Par courrier du 12 août 1999, le ministre du Travail et de l’Emploi, ci-après dénommé « le ministre », refusa le permis de travail à Monsieur HANIC sur base des motifs suivants :

« Je suis au regret de vous faire savoir que faute d’éléments nouveaux je ne me vois pas en mesure de revenir sur ma décision du 23 janvier 1998 de vous refuser l’autorisation d’exercer une fonction ne nécessitant aucune qualification particulière.

Je tiens à préciser que des demandeurs d’emploi pouvant exercer la fonction d’aide-

ouvrier, soit une fonction ne nécessitant aucune qualification particulière, et bénéficiant d’une priorité d’emploi, étaient et sont toujours disponibles sur place.

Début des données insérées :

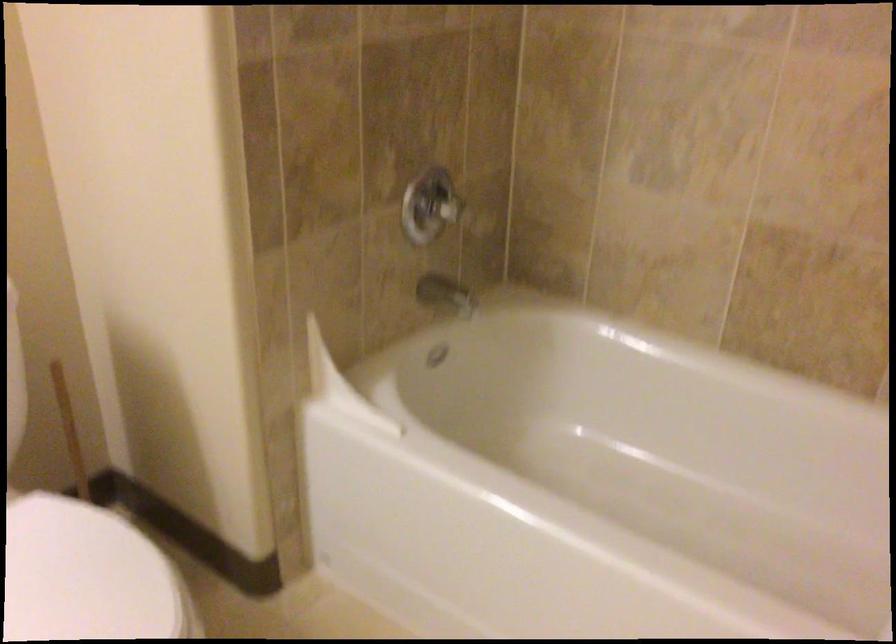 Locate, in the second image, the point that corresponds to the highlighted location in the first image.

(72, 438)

Par ailleurs, vous avez été invité par le Ministère de la justice à quitter le territoire du Grand-Duché de Luxembourg ».

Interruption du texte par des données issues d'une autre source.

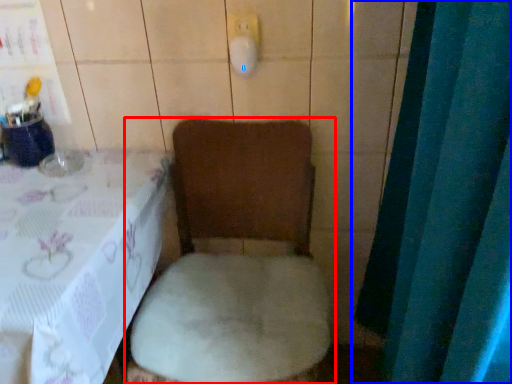 Question: Among these objects, which one is nearest to the camera, toilet (highlighted by a red box) or curtain (highlighted by a blue box)?

Choices:
 (A) toilet
 (B) curtain

Answer: (B)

A l’encontre de cette décision ministérielle du 12 août 1999, Monsieur HANIC fit introduire un recours en annulation par requête déposée le 20 août 1999.

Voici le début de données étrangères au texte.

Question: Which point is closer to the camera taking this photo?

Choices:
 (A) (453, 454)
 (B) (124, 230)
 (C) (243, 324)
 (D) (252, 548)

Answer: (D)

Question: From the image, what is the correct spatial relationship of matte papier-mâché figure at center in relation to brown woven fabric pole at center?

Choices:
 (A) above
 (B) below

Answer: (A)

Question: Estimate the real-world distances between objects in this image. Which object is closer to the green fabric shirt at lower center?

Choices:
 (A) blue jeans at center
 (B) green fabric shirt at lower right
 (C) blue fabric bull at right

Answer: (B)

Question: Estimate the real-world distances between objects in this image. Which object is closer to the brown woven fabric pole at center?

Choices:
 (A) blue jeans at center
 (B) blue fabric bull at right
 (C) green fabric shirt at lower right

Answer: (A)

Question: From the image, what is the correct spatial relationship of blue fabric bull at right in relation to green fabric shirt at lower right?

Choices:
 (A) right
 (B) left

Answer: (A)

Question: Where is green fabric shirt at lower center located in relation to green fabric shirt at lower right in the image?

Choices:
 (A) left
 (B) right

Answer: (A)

Le délégué du Gouvernement soulève en premier lieu l’irrecevabilité du recours pour cause de tardiveté en relevant plus particulièrement qu’une décision ministérielle du 23 janvier 1998 avait refusé au demandeur le permis de travail pour un poste de manœuvre non-

qualifié au motif notamment de la disponibilité de demandeurs d’emploi sur place, cette décision n’ayant pas été liée à un employeur déterminé, mais à l’exercice d’une activité salariée pour laquelle aucune qualification particulière n’était requise. Etant donné que la nouvelle demande du 5 mars 1999 visait pareillement un poste d’ouvrier non-qualifié et que le motif de la présence de demandeurs d’emploi bénéficiant d’une priorité à l’embauche se trouvait toujours vérifié, le courrier attaqué du 12 août 1999 se confinerait à préciser que le ministre ne se verrait pas en mesure de revenir sur sa décision antérieure de refus. Le représentant étatique conclut que la décision du 23 janvier 1998 aurait acquis autorité de chose décidée à défaut de recours intenté à son encontre et que le courrier du 12 août 1999 ne saurait être qualifié de décision nouvelle en l’absence de tout réexamen du dossier. Il ajoute qu’aucun fait nouveau comportant une modification de la situation juridique du demandeur ne se serait produit tout comme le demandeur n’aurait présenté aucun argument nouveau à l’appui de sa demande du 5 mars 1999, la circonstance que l’emploi en cause soit offert par un autre employeur étant sans incidence face à l’identité de la fonction offerte.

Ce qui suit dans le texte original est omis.